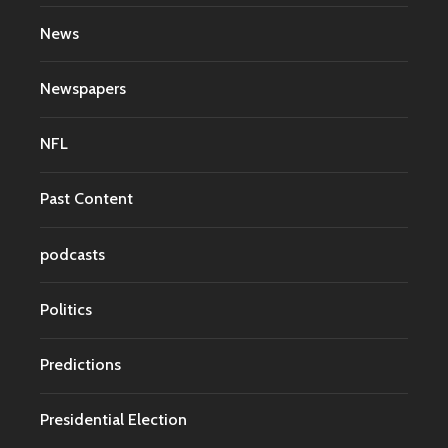
News
Newspapers
NFL
Past Content
podcasts
Politics
Predictions
Presidential Election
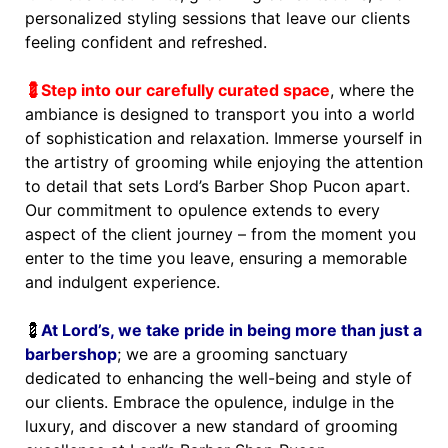
personalized styling sessions that leave our clients
feeling confident and refreshed.
💈Step into our carefully curated space
, where the
ambiance is designed to transport you into a world
of sophistication and relaxation. Immerse yourself in
the artistry of grooming while enjoying the attention
to detail that sets Lord’s Barber Shop Pucon apart.
Our commitment to opulence extends to every
aspect of the client journey – from the moment you
enter to the time you leave, ensuring a memorable
and indulgent experience.
💈
At Lord’s, we take pride in being more than just a
barbershop
; we are a grooming sanctuary
dedicated to enhancing the well-being and style of
our clients. Embrace the opulence, indulge in the
luxury, and discover a new standard of grooming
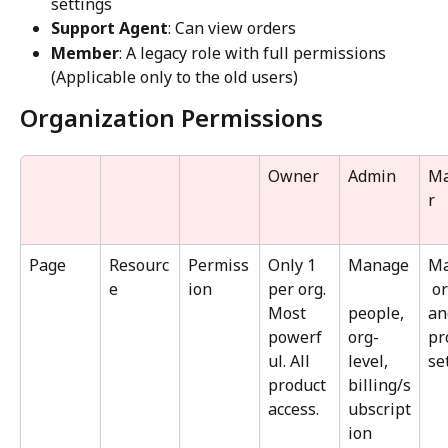
settings
Support Agent
: Can view orders
Member
: A legacy role with full permissions 
(Applicable only to the old users)
Organization Permissions
Owner
Admin
M
r
Page
Resourc
Permiss
Only 1 
Manage
M
e
ion
per org. 
 o
Most 
people, 
an
powerf
org-
pr
ul. All 
level, 
se
product 
billing/s
access.
ubscript
ion 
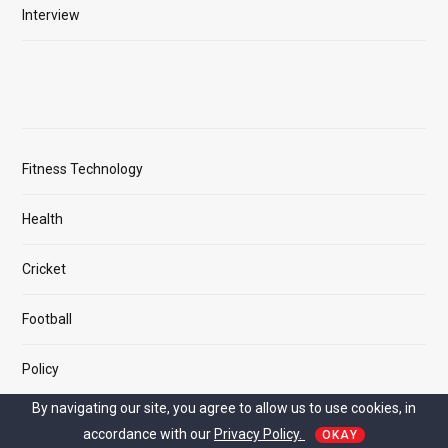
Interview
Fitness Technology
Health
Cricket
Football
Policy
By navigating our site, you agree to allow us to use cookies, in
accordance with our
Privacy Policy.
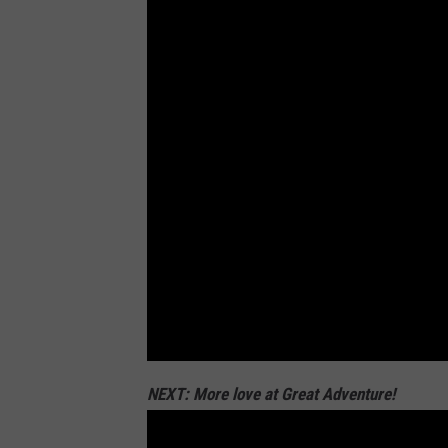
e
y
,
T
o
w
n
s
q
u
a
r
NEXT: More love at Great Adventure!
e
M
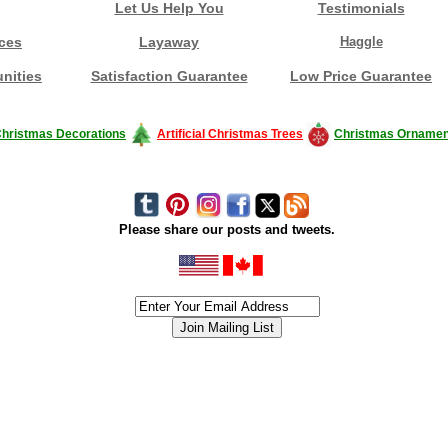
Let Us Help You
Testimonials
ces
Layaway
Haggle
nities
Satisfaction Guarantee
Low Price Guarantee
hristmas Decorations
Artificial Christmas Trees
Christmas Ornamen
Please share our posts and tweets.
siness #Canada #christmas #ChristmasLights #christmastree #forsale #Happy
outdoorlighting #partylights #partylights #StringLights #USA #Hagglethon #Hag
==*==
Problem requirements: Copy out every line from the data above in which the word "clients" occurs.

Exercise answer:
personalized styling sessions that leave our clients
our clients. Embrace the opulence, indulge in the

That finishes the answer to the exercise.